Conscientes de que la propia supervivencia de Bosnia estaba en juego, no habíamos forzado el cumplimiento estricto del embargo de armas. Como resultado, tanto los croatas como los bosnios pudieron hacerse con algunas armas que les ayudaron a sobrevivir. También autorizamos a una empresa privada a utilizar personal militar jubilado para mejorar y entrenar al ejército croata.

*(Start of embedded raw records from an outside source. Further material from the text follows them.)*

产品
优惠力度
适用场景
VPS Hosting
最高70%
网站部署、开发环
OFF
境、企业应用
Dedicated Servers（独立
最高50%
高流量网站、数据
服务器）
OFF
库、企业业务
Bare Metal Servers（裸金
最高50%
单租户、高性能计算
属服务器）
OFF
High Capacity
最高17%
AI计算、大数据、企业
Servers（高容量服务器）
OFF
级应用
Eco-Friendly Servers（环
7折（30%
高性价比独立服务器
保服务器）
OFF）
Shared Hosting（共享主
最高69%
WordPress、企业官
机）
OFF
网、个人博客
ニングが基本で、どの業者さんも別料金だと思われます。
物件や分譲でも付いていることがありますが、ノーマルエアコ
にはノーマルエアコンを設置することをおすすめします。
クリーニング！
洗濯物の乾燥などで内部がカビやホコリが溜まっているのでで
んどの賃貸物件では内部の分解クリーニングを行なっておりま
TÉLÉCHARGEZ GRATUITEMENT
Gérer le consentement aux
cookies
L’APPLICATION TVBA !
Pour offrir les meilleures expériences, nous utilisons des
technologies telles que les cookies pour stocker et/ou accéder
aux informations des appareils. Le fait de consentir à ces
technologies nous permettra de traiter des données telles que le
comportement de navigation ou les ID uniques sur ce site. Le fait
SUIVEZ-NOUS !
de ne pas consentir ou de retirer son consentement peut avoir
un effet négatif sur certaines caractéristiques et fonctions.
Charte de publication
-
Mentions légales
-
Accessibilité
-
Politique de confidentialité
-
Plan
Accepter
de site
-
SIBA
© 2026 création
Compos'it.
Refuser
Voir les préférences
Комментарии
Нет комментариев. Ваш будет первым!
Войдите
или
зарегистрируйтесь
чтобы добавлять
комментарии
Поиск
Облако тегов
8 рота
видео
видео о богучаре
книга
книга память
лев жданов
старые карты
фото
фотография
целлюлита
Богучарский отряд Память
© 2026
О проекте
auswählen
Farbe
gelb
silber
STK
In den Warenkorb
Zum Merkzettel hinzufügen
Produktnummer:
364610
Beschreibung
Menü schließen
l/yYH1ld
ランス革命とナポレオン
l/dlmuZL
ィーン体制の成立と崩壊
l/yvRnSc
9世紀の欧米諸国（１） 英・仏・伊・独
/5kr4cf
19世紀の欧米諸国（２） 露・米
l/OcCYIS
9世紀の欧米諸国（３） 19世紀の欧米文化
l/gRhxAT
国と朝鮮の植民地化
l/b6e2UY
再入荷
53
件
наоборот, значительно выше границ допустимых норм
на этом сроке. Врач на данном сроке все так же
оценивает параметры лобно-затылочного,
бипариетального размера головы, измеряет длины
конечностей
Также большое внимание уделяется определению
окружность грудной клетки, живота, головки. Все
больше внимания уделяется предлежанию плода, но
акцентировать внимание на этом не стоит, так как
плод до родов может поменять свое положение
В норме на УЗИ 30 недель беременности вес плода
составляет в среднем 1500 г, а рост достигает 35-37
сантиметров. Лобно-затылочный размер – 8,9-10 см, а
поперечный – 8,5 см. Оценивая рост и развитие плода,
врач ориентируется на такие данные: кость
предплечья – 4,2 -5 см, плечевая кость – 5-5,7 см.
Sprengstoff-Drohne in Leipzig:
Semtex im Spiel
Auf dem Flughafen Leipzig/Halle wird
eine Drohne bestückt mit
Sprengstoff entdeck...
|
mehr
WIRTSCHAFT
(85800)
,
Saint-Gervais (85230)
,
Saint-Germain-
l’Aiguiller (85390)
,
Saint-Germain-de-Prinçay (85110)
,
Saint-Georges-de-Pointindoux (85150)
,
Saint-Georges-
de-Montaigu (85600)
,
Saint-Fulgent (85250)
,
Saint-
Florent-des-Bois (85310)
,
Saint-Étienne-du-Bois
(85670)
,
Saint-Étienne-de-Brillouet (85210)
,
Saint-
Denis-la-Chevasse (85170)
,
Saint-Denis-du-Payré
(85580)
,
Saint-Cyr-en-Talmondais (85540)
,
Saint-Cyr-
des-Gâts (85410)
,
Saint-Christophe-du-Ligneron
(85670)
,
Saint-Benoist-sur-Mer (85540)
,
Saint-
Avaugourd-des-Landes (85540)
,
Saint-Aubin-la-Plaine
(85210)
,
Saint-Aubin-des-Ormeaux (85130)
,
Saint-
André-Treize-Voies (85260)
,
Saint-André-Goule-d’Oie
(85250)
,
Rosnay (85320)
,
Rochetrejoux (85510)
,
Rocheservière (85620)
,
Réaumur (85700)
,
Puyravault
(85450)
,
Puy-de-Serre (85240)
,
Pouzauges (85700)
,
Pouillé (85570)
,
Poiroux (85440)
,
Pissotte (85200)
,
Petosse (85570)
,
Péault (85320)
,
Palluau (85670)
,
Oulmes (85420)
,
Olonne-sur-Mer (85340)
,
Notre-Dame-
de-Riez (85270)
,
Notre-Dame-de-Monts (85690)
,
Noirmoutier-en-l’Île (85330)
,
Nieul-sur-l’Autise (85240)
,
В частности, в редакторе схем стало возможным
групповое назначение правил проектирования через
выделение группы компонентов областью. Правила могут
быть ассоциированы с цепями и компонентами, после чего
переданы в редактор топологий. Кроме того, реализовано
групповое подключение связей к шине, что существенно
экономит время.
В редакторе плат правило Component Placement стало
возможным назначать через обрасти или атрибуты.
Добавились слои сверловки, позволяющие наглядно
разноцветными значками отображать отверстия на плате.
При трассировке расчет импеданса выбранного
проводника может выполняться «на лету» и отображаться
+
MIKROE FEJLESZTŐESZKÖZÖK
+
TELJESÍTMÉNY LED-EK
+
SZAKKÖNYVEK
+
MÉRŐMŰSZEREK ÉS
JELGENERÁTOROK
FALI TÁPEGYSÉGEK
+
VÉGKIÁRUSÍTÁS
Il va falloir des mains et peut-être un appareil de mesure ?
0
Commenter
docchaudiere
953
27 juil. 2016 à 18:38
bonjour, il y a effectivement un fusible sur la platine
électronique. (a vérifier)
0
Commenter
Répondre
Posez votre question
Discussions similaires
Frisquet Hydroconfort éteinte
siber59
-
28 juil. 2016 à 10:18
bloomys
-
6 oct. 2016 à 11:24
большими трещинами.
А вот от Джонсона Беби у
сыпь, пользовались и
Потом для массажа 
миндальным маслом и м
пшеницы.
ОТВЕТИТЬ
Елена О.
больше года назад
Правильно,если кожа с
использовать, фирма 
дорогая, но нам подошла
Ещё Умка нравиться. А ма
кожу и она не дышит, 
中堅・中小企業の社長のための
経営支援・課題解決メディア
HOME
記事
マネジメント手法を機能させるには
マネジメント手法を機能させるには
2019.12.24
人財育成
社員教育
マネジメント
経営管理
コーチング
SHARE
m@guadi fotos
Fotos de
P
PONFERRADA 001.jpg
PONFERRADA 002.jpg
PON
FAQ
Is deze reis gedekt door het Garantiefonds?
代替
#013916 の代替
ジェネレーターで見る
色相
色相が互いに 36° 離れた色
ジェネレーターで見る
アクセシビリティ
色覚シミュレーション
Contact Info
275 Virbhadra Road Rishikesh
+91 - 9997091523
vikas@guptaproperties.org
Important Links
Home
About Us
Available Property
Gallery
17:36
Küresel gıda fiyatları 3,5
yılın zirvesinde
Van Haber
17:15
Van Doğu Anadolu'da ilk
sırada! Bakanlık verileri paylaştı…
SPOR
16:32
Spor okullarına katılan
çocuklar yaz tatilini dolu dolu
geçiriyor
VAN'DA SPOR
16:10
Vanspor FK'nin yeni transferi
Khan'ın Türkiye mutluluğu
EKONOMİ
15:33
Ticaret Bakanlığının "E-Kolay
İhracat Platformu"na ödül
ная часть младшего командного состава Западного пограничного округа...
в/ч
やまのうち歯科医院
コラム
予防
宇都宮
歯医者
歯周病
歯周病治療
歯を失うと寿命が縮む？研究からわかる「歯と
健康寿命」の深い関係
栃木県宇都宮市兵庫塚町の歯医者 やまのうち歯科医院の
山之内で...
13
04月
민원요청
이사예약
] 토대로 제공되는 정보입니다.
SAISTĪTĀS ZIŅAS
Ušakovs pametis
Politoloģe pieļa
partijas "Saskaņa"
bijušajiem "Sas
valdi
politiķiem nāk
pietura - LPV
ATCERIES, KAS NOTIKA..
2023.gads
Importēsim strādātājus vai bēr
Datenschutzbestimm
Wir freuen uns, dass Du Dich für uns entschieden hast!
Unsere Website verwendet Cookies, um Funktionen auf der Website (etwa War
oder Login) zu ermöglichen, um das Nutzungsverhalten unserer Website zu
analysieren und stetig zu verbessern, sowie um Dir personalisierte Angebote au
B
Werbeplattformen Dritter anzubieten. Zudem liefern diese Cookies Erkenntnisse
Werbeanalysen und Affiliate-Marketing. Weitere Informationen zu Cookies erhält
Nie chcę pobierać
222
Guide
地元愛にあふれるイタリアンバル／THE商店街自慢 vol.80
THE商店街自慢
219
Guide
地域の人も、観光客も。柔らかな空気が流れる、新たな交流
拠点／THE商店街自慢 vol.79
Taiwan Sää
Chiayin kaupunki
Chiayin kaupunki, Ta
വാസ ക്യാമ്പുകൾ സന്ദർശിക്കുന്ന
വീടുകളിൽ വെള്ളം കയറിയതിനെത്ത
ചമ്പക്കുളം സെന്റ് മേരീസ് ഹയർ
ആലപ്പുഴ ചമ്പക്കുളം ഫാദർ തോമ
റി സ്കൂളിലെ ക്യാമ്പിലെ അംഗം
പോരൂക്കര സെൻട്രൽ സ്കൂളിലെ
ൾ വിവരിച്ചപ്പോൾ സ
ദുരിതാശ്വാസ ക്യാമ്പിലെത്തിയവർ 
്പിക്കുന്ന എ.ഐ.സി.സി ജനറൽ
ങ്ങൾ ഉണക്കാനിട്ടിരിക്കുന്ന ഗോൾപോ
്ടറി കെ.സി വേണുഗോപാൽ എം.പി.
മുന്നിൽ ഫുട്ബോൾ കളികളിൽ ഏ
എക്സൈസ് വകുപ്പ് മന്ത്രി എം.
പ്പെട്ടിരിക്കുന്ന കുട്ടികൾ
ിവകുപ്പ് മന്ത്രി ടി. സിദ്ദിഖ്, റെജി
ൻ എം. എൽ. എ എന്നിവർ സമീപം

Al final, Milosevic no acudió al rescate de los serbios de Krajina, y las fuerzas croatas la recuperaron con poca resistencia. Era la primera derrota serbia en cuatro años y cambió tanto el equilibrio de poder sobre el terreno como la psicología de ambas partes. Un diplomático occidental en Croacia afirmó: «Es casi una señal de apoyo desde Washington. Los norteamericanos han esperado su oportunidad de atacar a los serbios, y ahora lo hacen, dejando que sea Croacia quien golpee por ellos». El 4 de agosto, en una visita a Sam Donaldson, el veterano corresponsal de la ABC, en el Instituto Nacional de Salud, donde se recuperaba de una operación contra el cáncer, reconocí que la ofensiva croata podría resultar útil para resolver el conflicto. Donaldson, que en ningún momento podía dejar de ser un gran periodista, envió un artículo con mis comentarios desde la cama de su hospital.